と、ひとりごとをいって ブレーキから あしをはなしました。きょうは とりにくのグラタンと なまハムサラダのばんごはんを つくらないと いけないのです。

じてんしゃを おいこすのは こわかったけれど、わかばちゃんは これまでになく しゅうちゅうして うんてんしました。

けれども、まっくろなアルファードが まえからやってきたのは そのときでした。

「そんなくるまで、こんなみちを とおらないでほしい」

そうはいっても はじまりません。できるかぎりひだりに くるまをよせ、あとはアルファードにまかせようとおもった そのしゅんかん。

ガガガッ!というおとがして、わかばちゃんはとびあがりました。みると でんちゅうに ミラーがあたって しまっています。
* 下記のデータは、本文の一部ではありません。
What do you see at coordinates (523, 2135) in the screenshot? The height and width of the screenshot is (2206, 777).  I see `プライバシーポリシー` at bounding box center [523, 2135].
そのときの わかばちゃんのあたまにうかんだのは、おかあさんの おこったかおでした。

「おかあさん、おこるだろうなあ。しゅうりだい はらえって いうにちがいない」

アルファードは いってくれましたが、わかばちゃんは がっくりとして いえまでのみちを とろとろとすすみました。うしろのくるまが おこっているような きがしましたが、それよりも おかあさんの おこったかおのほうが こわかったのです。

なんとか いえのまえまできて、にもつを おろしました。かったときは あんなにうれしかったたべものが、いまはちっとも うれしくおもえません。

いえにはいると、おかあさんは コーヒーをのんでいました。

「おかあさん、あのね、わたし、でんちゅうに ミラー、こすっちゃったの」

わかばちゃんは、ふるえるこえで いいました。

おかあさんは びっくりしたような かおを しましたが、すぐに こういいました。

「なあんだ、そんなことか。わたしの わかいときなんか、もっといろんなとこ ぶつけてたよ。わかばが ぶじなら いいんだよ」

わかばちゃんは それをきいて あんしんして すわりこんでしまいました。

「よかった。だけどもう、しばらくは ひとりで うんてんしないことにする」

おかあさんは

「きょうのごはんはなに」

とききました。わかばちゃんが

「とりのグラタン」

とこたえると、おかあさんは、うれしくもなさそうに

「グラタンかあ」

といいました。

 


おわり

 

※事実をもとに脚色・再構成を加えています。